NEW YORK -- On Feb. 14, after winning three straight games and posting their first winning streak of the season, the Washington Capitals appeared to be turning the corner following a horrendous start under new coach Adam Oates. The winning streak improved the team's record to 5-8-1 and while star sniper Alex Ovechkin was still looking to recapture his world-class scoring touch, it was the less-heralded Troy Brouwer who was leading the way in Washington.
In that season-turning three-game streak, Brouwer scored four goals, two of them game-winners. At that point, the Capitals still had one of the worst records in hockey, but Brouwer, who was traded to the Capitals from the Chicago Blackhawks in the summer of 2011, was doing his part to right the ship.
A month into the season, Brouwer was leading the team with seven goals and enjoying a bounce-back season after a disastrous 33-point campaign, his first season in the U.S. capital.
He would finish his season second on the Capitals with 19 goals in 47 games, one more than the 18 he scored in 82 games the previous season. He would also lead the team with five game-winners and, as the only player on the team to have won the Stanley Cup, has provided big plays in the Capitals' Eastern Conference Quarterfinals against the New York Rangers.

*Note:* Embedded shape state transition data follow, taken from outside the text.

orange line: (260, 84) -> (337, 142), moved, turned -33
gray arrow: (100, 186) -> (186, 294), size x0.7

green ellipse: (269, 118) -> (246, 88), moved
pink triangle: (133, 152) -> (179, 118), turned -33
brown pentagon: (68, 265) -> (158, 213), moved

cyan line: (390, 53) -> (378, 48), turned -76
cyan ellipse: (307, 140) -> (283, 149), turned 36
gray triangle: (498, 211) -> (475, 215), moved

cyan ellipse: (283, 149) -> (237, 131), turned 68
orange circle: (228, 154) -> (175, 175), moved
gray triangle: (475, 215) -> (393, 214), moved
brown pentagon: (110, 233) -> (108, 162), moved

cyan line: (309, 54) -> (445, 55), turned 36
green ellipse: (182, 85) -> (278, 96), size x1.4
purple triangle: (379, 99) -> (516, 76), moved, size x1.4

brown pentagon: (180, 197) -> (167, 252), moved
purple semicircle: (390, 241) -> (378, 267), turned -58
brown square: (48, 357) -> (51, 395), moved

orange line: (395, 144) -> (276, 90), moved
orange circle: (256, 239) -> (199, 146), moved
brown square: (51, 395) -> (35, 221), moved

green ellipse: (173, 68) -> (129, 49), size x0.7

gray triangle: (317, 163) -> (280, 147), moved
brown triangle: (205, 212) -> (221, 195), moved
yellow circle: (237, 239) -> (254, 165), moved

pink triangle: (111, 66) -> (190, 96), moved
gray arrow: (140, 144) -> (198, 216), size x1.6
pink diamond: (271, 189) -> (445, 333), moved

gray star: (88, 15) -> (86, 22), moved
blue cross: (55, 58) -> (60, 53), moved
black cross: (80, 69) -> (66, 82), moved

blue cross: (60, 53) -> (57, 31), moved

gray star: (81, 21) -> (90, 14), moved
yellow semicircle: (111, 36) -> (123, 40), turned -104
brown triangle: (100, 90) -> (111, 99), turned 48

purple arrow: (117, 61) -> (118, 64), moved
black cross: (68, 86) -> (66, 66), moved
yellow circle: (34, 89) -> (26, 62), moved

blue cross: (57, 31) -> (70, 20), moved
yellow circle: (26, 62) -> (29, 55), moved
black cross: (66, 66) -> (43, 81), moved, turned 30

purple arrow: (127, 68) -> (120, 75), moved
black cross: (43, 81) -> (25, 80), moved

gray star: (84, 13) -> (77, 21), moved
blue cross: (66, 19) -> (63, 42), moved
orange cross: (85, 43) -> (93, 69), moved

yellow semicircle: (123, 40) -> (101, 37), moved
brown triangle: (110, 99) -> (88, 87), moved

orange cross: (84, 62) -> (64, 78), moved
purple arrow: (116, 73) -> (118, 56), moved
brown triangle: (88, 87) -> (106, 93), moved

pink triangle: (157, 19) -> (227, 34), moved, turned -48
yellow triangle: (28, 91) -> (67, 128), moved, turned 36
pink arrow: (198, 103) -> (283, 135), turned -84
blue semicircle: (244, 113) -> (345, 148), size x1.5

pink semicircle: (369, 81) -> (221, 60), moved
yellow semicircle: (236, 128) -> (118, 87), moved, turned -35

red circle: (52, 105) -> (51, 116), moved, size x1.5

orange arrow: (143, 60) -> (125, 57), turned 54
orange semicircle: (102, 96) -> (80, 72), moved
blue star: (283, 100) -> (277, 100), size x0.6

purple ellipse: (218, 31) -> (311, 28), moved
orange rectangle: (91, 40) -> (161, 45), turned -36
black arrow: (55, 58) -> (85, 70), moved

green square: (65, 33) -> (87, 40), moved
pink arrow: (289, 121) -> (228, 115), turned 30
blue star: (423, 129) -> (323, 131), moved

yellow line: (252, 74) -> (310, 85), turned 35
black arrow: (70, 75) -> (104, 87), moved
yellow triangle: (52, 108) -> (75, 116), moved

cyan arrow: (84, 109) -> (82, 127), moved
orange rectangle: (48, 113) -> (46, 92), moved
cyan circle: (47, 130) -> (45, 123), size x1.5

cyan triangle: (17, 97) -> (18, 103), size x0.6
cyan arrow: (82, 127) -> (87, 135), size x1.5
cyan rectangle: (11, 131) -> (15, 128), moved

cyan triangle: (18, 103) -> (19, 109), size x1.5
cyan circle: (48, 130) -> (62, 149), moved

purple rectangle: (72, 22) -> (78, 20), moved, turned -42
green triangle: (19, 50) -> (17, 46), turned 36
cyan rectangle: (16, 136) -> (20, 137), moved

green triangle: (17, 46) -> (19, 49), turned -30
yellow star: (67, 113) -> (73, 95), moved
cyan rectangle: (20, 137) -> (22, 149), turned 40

"To me, he's one of our captains. He's probably been our most solid guy game in and game out," Oates said. "I put him in every situation. He's been reliable. I think he's had a terrific year."
Brouwer has indeed played in practically every situation, making him an invaluably versatile player on a team known more for star players like Ovechkin, Mike Green and Nicklas Backstrom. Through most of the season, Brouwer has anchored the second line alongside Mike Ribeiro while playing on the power play and penalty kill. In the Capitals' opening-round series against New York, he scored a huge tying goal with 18 seconds remaining in the second period of Game 4 in New York.
Two nights later, he set up Ribeiro for the Game 5 overtime winner. Clearly, life in D.C. has gotten better for Brouwer.
Brouwer started his first season with the Capitals playing for coach Bruce Boudreau, who was fired in November, 2011. Boudreau's replacement, Dale Hunter, led the Capitals to the second round of the Stanley Cup Playoffs before resigning last May. With Oates giving him more opportunities to step up, Brouwer has put his difficult first season in DC behind him. And it's paying huge dividends for Washington.
"Last year, we had a lot of different styles, as far as our systems went. Linemates changed quite a bit. This year has been more steady. I've played with two centerman, either Nicky [Backstrom] or Ribs [Ribeiro], all year long," Brouwer said prior to Game 6 on Sunday. "That familiarity is very easy to play with rather than jumping around from different roles. I was on a checking role for a little while last year. Oates has given me a lot more opportunities."
Brouwer may have been the Capitals' most consistent player when the team struggled early in the 2012-13 season. But that's not to say he went anywhere once Ovechkin recaptured his scoring touch and Washington suddenly became among the League's hottest teams heading into the postseason.
Ovechkin closed the regular season with 23 goals in his final 23 games, helping Washington capture the Southeast Division crown. Brouwer had 10 goals in that span, including three more game-winners. He would finish his bounce-back season second on the team to Ovechkin in goals, shots and power-play points. A striking turnaround from the player who finished the 2011-12 campaign with one goal in his final 19 regular-season games before scoring twice in 14 playoff games.
In a career season in Washington, Brouwer has contributed in every conceivable way. But with the Capitals looking to advance against the Rangers in Game 7 of their Eastern Conference Quarterfinals series Monday, the experience Brouwer gained winning the Stanley Cup with the Blackhawks in 2010 may be his biggest contribution.
In fact, Brouwer isn't just the only Capitals player who has won the Stanley Cup -- he's the only Washington player to have played in the Cup Final.
"He's been there. He's gone through that grind. He knows what that means," Oates said. "His position on the power play is vital to us. He had some success early and he's carried it through the lineup all year."